DATA BELOW:
================================

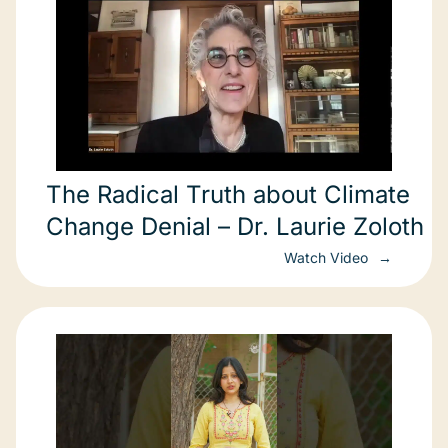
The Radical Truth about Climate
Change Denial – Dr. Laurie Zoloth
Watch Video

================================

ABOUT THIS TASK: In transcribing the lines above, omit the images and keep all else exact.

ANSWER SPACE:
The Radical Truth about Climate
Change Denial – Dr. Laurie Zoloth
Watch Video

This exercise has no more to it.